### Task prompt
Only the lines from the one that contains "05.12.2024 - Nach umfangreichen" through the last line of the records should appear, each printed exactly as it is.

Data excerpts
▼

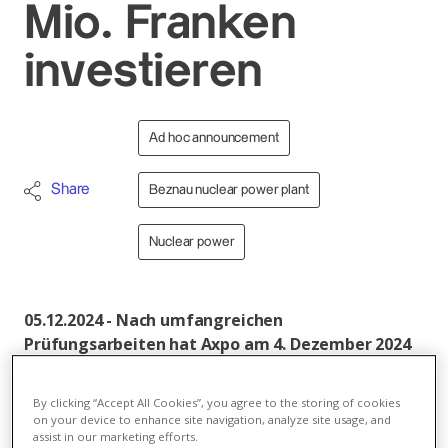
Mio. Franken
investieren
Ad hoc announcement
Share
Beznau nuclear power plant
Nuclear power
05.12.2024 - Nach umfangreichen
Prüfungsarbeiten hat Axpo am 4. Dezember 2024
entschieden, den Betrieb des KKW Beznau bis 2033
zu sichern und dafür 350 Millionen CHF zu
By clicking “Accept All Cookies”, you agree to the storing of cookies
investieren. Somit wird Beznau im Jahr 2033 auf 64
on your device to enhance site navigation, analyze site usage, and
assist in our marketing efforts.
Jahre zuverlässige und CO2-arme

▲

### Exercise result
05.12.2024 - Nach umfangreichen
Prüfungsarbeiten hat Axpo am 4. Dezember 2024
entschieden, den Betrieb des KKW Beznau bis 2033
zu sichern und dafür 350 Millionen CHF zu
By clicking “Accept All Cookies”, you agree to the storing of cookies
investieren. Somit wird Beznau im Jahr 2033 auf 64
on your device to enhance site navigation, analyze site usage, and
assist in our marketing efforts.
Jahre zuverlässige und CO2-arme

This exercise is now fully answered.